Posts Tagged ‘debt’

Is Deflation the Problem or the Solution?

Saturday, April 4th, 2009

Over the past year the US government has taken large steps to ward off the destructive forces of deflation. Deflation takes much of the blame for the financial crisis during the depression of the 1930’s.

Instead of following in the monetary footsteps of the Federal Reserve during the depression, the current US Federal Reserve is attempting to monetize their way out of the problem by flooding the system with money.

One thing is for sure, the Federal Reserve of the 1930’s was successful in the long run. The United States emerged as the power house economy of the world. During the 1930’s prices came down and leverage was reduced through the process of deflation.

The current policy of the United States is to attempt to re inflate the US economy at all costs. This policy reflects a belief that deflation is worse than inflation. The Federal Reserve believes that they can control inflation through the control of the overnight bank rate.

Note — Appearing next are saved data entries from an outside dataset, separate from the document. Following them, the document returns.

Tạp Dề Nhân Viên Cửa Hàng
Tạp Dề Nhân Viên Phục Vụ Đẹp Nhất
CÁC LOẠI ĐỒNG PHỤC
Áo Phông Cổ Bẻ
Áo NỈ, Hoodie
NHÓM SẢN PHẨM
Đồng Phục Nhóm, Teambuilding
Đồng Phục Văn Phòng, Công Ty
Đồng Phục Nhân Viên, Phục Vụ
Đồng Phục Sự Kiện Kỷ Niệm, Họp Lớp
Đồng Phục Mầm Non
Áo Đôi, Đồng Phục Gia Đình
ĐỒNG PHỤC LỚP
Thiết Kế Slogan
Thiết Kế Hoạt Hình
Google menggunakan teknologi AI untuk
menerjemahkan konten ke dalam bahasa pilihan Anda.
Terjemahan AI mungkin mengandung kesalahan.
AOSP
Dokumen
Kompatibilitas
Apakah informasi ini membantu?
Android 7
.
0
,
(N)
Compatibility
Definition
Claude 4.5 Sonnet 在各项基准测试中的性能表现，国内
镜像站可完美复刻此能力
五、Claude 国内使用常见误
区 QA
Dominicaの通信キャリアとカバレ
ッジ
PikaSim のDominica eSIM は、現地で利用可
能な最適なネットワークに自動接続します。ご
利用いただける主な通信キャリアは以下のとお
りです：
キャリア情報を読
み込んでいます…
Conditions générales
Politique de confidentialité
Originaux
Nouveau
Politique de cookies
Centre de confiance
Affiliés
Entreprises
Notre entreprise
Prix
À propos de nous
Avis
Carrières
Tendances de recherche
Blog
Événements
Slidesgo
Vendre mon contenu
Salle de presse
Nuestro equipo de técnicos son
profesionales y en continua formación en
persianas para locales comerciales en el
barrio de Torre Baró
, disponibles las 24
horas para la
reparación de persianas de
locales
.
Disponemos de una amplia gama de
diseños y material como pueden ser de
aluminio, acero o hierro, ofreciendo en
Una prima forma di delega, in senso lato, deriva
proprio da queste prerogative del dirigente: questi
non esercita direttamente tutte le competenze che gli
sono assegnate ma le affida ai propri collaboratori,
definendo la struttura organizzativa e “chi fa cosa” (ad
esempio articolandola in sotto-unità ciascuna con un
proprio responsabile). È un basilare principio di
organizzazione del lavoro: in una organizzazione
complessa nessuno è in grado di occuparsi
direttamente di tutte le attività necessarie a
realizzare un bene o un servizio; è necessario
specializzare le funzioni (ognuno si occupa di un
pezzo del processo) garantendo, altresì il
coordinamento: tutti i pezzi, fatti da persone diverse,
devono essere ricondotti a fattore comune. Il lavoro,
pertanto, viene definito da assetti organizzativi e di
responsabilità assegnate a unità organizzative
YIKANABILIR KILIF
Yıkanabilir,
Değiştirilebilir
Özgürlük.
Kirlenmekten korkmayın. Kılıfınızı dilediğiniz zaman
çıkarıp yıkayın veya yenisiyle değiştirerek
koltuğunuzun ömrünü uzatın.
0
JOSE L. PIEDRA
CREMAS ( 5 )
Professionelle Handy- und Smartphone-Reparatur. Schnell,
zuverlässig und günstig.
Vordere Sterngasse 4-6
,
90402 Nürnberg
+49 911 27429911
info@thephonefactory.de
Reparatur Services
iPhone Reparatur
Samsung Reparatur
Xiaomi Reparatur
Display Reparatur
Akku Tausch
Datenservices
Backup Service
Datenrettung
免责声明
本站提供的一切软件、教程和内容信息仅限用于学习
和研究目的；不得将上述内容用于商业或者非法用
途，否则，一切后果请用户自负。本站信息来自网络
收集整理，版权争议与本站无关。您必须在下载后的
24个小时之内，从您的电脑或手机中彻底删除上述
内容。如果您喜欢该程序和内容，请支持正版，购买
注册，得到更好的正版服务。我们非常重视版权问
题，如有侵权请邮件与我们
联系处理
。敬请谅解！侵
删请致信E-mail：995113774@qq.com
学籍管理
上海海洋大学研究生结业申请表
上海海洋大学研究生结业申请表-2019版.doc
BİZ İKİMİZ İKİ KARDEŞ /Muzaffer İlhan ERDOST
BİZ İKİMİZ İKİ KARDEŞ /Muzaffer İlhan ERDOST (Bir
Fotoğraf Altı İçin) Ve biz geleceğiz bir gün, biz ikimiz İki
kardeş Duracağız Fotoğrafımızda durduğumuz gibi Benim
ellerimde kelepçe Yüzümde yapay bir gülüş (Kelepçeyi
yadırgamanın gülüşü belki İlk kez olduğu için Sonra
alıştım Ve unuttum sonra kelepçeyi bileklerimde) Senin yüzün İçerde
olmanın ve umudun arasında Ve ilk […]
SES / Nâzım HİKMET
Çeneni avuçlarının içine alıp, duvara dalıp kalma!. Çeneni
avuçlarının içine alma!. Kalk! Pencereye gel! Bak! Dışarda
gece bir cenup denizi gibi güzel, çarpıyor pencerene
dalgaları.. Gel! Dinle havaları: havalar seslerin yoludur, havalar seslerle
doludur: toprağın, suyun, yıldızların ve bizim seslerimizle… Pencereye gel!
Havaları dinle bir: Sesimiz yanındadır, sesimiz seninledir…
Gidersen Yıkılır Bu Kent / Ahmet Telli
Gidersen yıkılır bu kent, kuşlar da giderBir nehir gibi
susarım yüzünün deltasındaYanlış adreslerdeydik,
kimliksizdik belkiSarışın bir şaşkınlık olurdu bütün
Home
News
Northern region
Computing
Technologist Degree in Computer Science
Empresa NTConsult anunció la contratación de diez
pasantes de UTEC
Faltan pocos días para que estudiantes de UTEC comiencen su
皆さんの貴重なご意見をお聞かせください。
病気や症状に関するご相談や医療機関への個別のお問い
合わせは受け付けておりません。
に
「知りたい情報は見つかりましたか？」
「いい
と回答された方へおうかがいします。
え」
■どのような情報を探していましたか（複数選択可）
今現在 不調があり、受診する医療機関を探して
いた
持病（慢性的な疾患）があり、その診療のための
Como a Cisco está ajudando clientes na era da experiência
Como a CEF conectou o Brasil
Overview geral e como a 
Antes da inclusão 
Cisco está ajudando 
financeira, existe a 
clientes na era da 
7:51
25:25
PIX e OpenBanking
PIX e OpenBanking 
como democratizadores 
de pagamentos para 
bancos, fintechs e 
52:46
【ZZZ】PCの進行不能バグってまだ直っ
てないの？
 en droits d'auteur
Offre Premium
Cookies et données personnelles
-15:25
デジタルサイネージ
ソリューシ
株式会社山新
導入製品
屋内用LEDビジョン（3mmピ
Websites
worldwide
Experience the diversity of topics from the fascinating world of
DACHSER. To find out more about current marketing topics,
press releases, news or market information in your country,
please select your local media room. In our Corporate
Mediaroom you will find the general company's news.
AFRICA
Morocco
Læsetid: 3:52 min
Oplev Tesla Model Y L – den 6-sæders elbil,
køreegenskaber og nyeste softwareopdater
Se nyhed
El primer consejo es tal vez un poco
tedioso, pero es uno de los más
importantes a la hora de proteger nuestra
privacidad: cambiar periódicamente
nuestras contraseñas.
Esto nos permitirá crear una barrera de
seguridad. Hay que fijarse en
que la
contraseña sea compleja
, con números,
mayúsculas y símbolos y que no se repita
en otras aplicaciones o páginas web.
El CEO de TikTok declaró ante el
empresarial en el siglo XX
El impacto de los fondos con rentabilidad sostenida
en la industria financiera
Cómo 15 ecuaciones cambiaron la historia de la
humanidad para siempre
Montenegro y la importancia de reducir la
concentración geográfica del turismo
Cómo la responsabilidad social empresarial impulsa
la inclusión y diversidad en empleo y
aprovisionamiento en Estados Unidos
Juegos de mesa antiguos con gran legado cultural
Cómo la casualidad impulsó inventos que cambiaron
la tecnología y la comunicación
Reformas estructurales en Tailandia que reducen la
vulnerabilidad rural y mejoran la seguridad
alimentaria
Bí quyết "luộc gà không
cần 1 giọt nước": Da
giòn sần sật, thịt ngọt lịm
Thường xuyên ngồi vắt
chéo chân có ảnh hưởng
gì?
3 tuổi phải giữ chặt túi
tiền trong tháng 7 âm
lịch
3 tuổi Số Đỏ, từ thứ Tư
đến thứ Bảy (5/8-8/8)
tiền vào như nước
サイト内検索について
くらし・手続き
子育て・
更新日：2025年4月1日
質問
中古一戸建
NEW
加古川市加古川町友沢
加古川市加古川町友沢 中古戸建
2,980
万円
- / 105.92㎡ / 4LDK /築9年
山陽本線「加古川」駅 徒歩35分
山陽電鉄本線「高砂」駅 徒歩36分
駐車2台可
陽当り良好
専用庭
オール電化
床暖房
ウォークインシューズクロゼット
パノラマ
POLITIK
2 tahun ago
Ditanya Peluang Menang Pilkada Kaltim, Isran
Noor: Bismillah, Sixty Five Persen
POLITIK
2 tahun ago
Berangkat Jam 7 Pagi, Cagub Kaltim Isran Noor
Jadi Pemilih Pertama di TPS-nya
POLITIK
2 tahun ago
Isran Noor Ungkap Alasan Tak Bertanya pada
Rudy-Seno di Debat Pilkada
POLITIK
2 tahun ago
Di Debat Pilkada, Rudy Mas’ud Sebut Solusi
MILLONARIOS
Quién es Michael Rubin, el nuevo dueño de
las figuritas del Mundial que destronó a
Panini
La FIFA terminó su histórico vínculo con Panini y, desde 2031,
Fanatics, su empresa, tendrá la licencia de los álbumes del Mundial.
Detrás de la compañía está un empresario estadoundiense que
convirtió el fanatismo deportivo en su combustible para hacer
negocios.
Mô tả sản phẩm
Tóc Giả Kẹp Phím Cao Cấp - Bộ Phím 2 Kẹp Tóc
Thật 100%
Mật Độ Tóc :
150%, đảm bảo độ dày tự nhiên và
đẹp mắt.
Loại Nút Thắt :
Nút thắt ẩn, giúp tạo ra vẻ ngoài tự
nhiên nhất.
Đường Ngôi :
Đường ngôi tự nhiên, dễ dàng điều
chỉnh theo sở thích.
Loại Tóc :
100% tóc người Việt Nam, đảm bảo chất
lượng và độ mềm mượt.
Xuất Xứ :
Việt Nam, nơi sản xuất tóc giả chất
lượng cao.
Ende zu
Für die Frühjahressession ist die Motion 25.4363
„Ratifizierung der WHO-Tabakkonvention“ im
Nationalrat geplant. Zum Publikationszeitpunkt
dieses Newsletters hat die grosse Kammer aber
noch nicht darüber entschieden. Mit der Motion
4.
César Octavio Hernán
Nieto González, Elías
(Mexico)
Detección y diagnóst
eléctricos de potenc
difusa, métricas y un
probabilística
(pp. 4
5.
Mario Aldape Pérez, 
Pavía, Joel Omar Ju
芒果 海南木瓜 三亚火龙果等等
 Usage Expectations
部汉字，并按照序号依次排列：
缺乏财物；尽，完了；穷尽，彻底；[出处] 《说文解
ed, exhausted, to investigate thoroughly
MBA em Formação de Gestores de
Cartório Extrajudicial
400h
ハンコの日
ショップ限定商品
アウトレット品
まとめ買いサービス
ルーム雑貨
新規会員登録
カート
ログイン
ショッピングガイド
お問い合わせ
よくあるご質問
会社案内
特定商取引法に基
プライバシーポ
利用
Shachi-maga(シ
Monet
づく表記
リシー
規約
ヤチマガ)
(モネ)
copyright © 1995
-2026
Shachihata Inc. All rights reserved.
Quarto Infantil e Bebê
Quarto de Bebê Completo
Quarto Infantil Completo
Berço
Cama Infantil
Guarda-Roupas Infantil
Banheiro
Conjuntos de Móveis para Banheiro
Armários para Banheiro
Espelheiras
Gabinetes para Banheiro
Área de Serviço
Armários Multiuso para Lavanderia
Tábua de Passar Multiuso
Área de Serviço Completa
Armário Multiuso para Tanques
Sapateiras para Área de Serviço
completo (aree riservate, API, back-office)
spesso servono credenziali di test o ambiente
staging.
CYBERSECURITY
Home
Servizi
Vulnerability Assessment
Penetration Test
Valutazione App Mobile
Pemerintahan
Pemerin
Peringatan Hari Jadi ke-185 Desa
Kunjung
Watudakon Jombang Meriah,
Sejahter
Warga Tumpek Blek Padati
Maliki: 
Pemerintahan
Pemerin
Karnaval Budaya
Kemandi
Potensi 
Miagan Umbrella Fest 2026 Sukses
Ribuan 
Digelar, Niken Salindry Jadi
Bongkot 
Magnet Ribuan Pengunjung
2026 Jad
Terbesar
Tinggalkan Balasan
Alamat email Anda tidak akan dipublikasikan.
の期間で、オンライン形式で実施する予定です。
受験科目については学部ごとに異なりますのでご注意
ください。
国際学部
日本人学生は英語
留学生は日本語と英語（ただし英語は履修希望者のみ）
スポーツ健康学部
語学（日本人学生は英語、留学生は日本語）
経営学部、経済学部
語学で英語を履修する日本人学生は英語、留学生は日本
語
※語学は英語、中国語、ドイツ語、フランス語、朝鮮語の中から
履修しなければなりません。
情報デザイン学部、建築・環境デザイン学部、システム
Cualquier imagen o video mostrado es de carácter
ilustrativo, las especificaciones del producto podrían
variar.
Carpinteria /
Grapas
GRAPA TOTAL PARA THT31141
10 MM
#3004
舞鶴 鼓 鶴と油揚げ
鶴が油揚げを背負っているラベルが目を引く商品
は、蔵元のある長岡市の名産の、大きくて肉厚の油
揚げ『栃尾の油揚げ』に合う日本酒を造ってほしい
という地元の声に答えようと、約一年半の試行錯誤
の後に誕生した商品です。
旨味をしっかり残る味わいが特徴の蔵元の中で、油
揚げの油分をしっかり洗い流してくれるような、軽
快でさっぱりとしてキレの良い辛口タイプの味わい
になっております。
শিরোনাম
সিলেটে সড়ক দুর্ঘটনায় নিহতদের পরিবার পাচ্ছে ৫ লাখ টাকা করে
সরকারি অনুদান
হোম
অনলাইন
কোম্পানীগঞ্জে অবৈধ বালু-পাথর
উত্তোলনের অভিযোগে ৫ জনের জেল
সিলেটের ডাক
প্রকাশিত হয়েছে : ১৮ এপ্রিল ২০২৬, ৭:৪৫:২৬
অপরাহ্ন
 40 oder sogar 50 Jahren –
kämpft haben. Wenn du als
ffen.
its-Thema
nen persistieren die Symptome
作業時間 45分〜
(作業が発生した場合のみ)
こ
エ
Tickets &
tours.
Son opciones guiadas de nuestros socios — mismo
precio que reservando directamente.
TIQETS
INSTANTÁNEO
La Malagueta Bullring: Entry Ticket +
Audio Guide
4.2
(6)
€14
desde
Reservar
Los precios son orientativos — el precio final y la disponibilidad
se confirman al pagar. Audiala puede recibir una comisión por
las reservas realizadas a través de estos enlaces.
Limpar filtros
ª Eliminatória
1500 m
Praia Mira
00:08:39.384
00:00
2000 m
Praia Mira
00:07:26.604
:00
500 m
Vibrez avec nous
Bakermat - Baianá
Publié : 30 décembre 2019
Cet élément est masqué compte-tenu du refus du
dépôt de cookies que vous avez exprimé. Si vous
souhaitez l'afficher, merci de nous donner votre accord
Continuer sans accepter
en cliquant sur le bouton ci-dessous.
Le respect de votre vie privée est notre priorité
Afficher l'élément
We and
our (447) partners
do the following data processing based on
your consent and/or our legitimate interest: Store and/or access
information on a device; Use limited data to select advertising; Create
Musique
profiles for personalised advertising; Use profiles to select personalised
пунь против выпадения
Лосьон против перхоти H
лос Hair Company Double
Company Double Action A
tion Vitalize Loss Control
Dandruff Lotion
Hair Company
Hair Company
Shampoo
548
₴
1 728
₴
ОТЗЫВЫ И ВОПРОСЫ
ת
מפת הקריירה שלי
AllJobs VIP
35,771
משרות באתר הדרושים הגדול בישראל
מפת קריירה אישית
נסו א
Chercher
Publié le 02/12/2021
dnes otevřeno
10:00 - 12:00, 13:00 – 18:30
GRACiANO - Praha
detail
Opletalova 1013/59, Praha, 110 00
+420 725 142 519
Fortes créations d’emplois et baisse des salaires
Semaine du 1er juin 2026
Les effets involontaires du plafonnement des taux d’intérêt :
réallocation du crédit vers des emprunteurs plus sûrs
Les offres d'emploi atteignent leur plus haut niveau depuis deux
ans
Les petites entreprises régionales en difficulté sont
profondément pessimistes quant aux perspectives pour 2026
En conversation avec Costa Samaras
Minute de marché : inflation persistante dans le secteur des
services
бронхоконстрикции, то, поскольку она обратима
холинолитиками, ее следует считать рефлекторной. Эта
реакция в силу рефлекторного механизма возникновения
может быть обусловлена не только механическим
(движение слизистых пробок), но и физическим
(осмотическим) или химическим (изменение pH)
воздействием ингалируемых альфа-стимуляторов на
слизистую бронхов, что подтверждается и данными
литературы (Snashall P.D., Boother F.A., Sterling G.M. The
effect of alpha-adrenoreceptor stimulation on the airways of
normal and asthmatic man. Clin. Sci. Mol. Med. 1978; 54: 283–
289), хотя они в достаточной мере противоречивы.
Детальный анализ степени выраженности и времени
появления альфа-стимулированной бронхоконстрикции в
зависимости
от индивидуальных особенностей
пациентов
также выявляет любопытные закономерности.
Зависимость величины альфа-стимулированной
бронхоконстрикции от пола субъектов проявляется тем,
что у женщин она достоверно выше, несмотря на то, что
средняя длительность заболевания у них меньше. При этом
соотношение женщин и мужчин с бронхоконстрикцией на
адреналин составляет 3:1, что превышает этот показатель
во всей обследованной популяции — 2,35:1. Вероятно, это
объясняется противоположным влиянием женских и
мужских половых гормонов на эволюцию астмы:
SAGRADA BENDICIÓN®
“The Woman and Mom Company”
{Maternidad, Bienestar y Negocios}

If they can control inflation, than why has debt grown significantly (historically) faster than income over the last 30 years? Stable growth, in my opinion, should be complimented by salary growth and not expanded credit. Unfortunately complex financial instruments have fooled our Federal Reserve into believing we have had very tame inflation over the past 30 years. How do you bring debt back into balance with income? Deflation?

Couple relevant quotes:

“I place economy among the first and most important of republican virtues, and debt as the greatest of the dangers to be feared.” -Thomas Jefferson -1816

“I have sufficiently urged that all suggestions as to financial innovation be regarded with extreme skepticism” John Kenneth Galbraith from “A Short History of Financial Euphoria

Was it Real Growth or just Credit? The Last 30 Years

Sunday, March 29th, 2009

The following two charts are disturbingly similar side by side:


First is the Dow Industrial Average over the last from 1928 till 2006:

Dow Industrial Average 1928 till 2006

Dow Industrial Average 1928 till 2006

The second chart is total US debt as a percentage of GDP from 1923 till 2006:

Percentage of Total US debt to GDP

Percentage of Total US debt to GDP 1923 till 2006

In 1930 the total percentage of US debt to GDP was 270%. What this means that for every dollar of GDP there was $2.70 of debt. Notice the percentage soared as debt was accelerated and GDP was slowed in the early 30’s. This over expansion of credit was primarily responsible for the financial crisis of the 1930’s. It took many years for the population to forget about the dangers of too much credit.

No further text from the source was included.